Learning The Alters is less about finger skill and more about understanding how its systems interlock. Expect a handful of sessions where you’re still internalizing how fast the clock moves, how far you can safely travel, which resources bottleneck your progress, and how morale and rebellion actually work. Within 5–10 hours, most players will feel they can reliably get through days without disasters. From there, improvement is satisfying. You’ll design better base layouts, discover efficient mining routes, and develop a sense for when to risk pushing farther and when to cut your losses. You’ll also start to see how certain story triggers and Alter choices shape the final act, letting you aim for outcomes that fit your version of Jan. The ceiling isn’t endless—the campaign is finite and mechanics remain readable—but there’s enough depth that a second run on a tougher setting or with different choices can feel meaningfully sharper. The game asks for patience with some trial and error, and rewards you by making later days feel like a well-oiled machine you built yourself.

Tips

  • Don’t chase perfection in your first act; treat early mistakes as paid lessons that teach timing, layouts, and crew dynamics.
  • If systems feel overwhelming, lower economy or action difficulty so you can experiment without every misstep threatening the whole campaign.
  • After the first ending, decide if you actually want a second run; if yes, set a specific goal, like trying different Alters or a bolder philosophy.

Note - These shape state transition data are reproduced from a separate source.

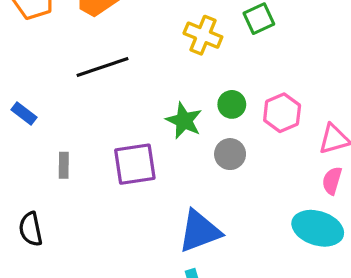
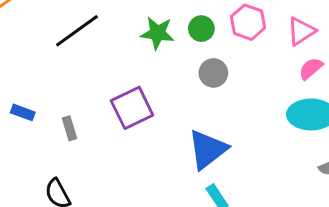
blue rectangle: (24, 114) -> (23, 112), moved
green star: (184, 121) -> (157, 33), moved
pink semicircle: (332, 181) -> (311, 69), turned 50

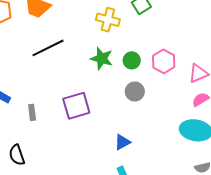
blue triangle: (208, 149) -> (122, 142), size x0.6

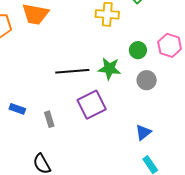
black line: (48, 48) -> (72, 71), moved, turned 32
green star: (102, 59) -> (109, 69), moved

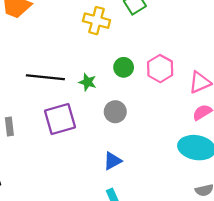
green star: (109, 69) -> (88, 82), size x0.7
gray circle: (147, 80) -> (115, 112), moved

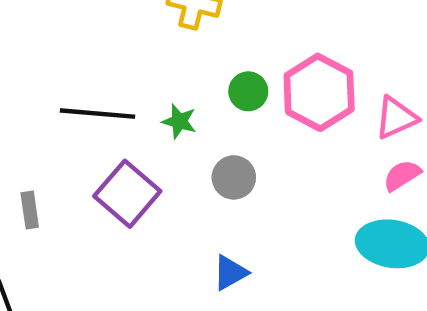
pink hexagon: (160, 69) -> (319, 92), size x1.4
purple square: (60, 119) -> (127, 194), turned -32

The Alters aims more for a slow, pressing tension than constant adrenaline. The clock keeps ticking, resources can run short, and a badly handled rebellion or missed deadline can derail your plans. Emotionally, the game doesn’t pull many punches: it digs into trauma, exploitation, and self‑loathing as Jan confronts different versions of his life. Conversations can be raw, and losing an Alter you’ve invested in hurts. What you won’t get is nonstop combat stress or horror-style jump scares. Most danger is telegraphed, and on the default difficulty, a thoughtful player rarely loses an entire run. Mistakes usually translate into a few rough in‑game days and some scrambling, not total collapse. You can also dial down the pressure with the softer settings or Relax Mode if you just want the story. So it’s emotionally intense in subject matter, but the moment-to-moment play is more about background anxiety and tough choices than heart‑pounding panic.

Tips

  • If you’ve had a rough day, consider using Relax Mode or easier settings so the survival layer doesn’t pile on extra stress.
  • When a day goes badly, step away for a few minutes before reloading or pushing on; that helps keep frustration from snowballing.
  • Lean into the heavy scenes when you’re in the right headspace, and don’t hesitate to take breaks after particularly tough story moments.